Aim of the task:
Below are entries. Copy exactly the lines running from the line that holds "około 37 zł." to the line that holds "My, naszych 1162", with both ends included.

Content starts

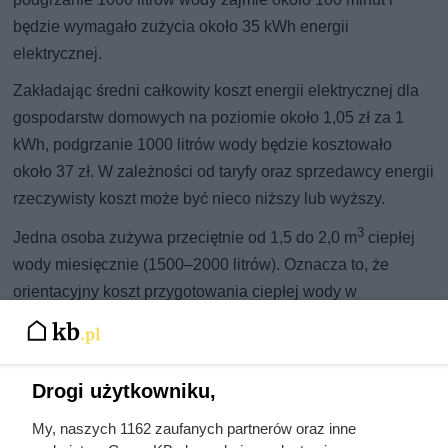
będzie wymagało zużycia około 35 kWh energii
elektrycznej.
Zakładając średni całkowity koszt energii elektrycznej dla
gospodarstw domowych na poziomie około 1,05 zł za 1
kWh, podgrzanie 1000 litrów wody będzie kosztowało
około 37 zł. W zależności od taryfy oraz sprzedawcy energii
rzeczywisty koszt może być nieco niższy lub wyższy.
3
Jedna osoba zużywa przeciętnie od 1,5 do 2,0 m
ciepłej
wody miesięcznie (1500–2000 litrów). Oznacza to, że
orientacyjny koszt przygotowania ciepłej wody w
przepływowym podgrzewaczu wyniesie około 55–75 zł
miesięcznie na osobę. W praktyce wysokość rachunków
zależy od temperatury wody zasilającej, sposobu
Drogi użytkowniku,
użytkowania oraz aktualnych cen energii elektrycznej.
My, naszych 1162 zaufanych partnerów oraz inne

Content ends
Content starts

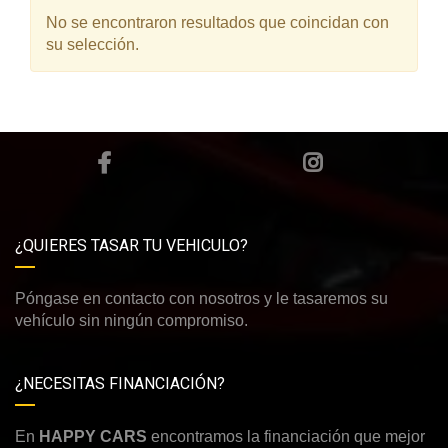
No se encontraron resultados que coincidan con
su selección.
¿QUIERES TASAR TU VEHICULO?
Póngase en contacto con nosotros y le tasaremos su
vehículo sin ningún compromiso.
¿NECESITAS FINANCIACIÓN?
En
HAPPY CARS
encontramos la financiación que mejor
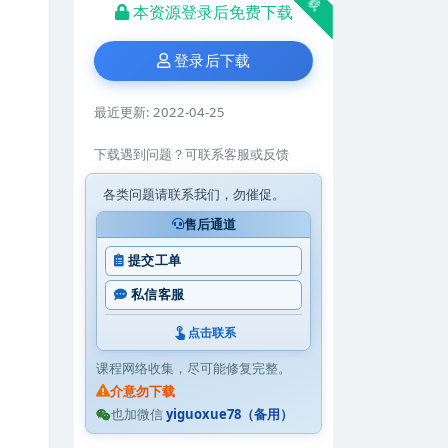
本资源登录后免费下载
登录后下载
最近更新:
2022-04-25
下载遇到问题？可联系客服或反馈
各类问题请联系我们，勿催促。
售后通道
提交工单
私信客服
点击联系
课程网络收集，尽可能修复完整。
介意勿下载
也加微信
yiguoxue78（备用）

Content ends

Task response:
około 37 zł. W zależności od taryfy oraz sprzedawcy energii
rzeczywisty koszt może być nieco niższy lub wyższy.
3
Jedna osoba zużywa przeciętnie od 1,5 do 2,0 m
ciepłej
wody miesięcznie (1500–2000 litrów). Oznacza to, że
orientacyjny koszt przygotowania ciepłej wody w
przepływowym podgrzewaczu wyniesie około 55–75 zł
miesięcznie na osobę. W praktyce wysokość rachunków
zależy od temperatury wody zasilającej, sposobu
Drogi użytkowniku,
użytkowania oraz aktualnych cen energii elektrycznej.
My, naszych 1162 zaufanych partnerów oraz inne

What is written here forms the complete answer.